> [Exercise]: Output only the lines below from the one containing "Calculer ma recette" to the one containing "для обмена информации и ни при каких", exactly as written, both ends kept.

> [Record set]:
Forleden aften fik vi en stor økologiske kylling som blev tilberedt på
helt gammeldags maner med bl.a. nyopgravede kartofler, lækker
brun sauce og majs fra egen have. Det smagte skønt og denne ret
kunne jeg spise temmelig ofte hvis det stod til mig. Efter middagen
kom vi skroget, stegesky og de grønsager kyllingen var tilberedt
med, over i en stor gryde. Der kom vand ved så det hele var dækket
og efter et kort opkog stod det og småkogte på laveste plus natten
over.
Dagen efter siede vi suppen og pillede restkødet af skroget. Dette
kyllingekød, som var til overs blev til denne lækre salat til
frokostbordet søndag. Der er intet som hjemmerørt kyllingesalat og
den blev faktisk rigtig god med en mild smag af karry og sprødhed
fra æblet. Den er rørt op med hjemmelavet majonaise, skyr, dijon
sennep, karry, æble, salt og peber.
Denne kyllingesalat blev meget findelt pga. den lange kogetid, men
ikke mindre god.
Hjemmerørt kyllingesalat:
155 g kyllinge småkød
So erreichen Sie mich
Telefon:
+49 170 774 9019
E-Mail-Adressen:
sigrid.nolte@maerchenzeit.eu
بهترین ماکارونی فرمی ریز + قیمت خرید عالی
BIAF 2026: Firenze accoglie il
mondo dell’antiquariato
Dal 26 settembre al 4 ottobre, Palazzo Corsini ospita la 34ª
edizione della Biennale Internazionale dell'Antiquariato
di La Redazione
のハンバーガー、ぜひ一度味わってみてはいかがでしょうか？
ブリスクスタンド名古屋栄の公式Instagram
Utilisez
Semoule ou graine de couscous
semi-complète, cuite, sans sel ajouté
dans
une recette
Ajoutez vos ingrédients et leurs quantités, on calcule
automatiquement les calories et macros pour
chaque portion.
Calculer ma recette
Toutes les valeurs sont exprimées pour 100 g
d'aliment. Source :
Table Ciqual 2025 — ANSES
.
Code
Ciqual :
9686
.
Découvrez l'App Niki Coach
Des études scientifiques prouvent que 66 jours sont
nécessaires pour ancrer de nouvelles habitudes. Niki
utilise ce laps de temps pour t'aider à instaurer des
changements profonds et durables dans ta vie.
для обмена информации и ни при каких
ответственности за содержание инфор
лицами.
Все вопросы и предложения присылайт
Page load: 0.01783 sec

> [Task result]:
Calculer ma recette
Toutes les valeurs sont exprimées pour 100 g
d'aliment. Source :
Table Ciqual 2025 — ANSES
.
Code
Ciqual :
9686
.
Découvrez l'App Niki Coach
Des études scientifiques prouvent que 66 jours sont
nécessaires pour ancrer de nouvelles habitudes. Niki
utilise ce laps de temps pour t'aider à instaurer des
changements profonds et durables dans ta vie.
для обмена информации и ни при каких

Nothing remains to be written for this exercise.